1993, Mosika accidentally discovered a unique repetitive structure of its DNA, an immune system that resists the invasion of viral DNA, while studying a bacterium that survives in a saline environment. Later, he discovered in the DNA of 20 bacteria that the system allows bacteria to remember an invading virus that recognizes and cuts viral nucleic acids when it invades again. Mosika named it CRISPR, a sequence of short echoes that are clustered and regularly spaced.
2012, Dudner and Carpentier first reported in the journal Science that CRISPR was able to accurately cut DNA in test tubes. Later, in a February 2013 issue of Science, a team led by Zhang Feng of the Broad Institute said they used the method on energies -- including experiments using mouse and human cells.
scientists quickly realized the huge potential of CRISPR, opening the way to commercialization, and the famous academic "gene shear" patent battle ensued.
May 2012, the University of California, Berkeley, where Dudner is based, filed a CRISPR-related patent application with the U.S. Patent and Trademark Office, and in December of that year, Zhang Feng's Broad Institute filed a patent application for CRISPR gene editing technology. For the first time in the world, the Dudner team reported that DNA fragments could be cut in-body using the CRISPR-Cas9 system, but this was verified in no detailed cell experiments, while Zhang Feng's team was the first in the world to implement CRISPR gene editing technology in the nucleus.

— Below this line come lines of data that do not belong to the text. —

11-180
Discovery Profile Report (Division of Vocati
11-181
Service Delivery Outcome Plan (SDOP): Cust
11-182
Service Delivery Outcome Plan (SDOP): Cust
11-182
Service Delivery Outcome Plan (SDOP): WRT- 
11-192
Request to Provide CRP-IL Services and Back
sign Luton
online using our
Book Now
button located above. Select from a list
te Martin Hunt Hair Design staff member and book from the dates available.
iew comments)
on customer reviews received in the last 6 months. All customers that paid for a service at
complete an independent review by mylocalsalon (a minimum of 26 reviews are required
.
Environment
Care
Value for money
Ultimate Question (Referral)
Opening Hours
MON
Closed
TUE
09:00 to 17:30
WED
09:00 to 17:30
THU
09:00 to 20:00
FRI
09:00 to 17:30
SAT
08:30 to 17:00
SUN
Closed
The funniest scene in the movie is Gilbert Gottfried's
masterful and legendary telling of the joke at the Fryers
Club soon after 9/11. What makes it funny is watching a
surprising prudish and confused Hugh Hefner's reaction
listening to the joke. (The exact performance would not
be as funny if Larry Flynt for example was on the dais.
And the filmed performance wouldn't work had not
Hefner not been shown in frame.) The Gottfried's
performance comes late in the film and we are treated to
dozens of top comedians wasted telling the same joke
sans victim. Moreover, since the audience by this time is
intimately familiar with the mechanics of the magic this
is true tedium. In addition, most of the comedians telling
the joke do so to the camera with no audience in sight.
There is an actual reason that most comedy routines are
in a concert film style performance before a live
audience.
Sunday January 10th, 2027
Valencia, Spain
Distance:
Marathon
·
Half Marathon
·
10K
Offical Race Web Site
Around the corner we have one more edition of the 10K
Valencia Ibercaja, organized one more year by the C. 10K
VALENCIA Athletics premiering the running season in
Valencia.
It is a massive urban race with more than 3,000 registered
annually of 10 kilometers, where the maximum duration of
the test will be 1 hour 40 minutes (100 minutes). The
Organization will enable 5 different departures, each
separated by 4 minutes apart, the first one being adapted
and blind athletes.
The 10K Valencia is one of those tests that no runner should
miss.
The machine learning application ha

September 10, 2018, after five years of "patent fighting" settled, the U.S. Court of Appeals for the Federal Circuit (CAFC) announced that it had granted the CRISPR gene editing patent to a team of professors at the Massachusetts Institute of Technology.
2013, Dudner co-founded the pharmaceutical company Editas Medicine with Zhang Feng, Church and others. The company received a $43 million venture capital investment to develop CRISPR-based drugs with an early focus on the treatment of eye diseases. In 2018, Editas Medicine received approval from the U.S. Food and Drug Administration for a genetically edited clinical trial. Editas Medicine was listed on NASDAQ in 2016.
, dudner left Editas Medicine after Zhang Feng patented CRISPR-Cas9. Currently, the company's scientific founders are Zhang Feng, George Church, J. Keith Joung and David Liu.
addition to Editas Medicine, two other start-up biotech companies, CRISPR Therapeutics and Intelia Therapeutics, are also bullish on the commercialization of CRISPR technology, focusing on the development of sickle anemia drugs and cancer therapies.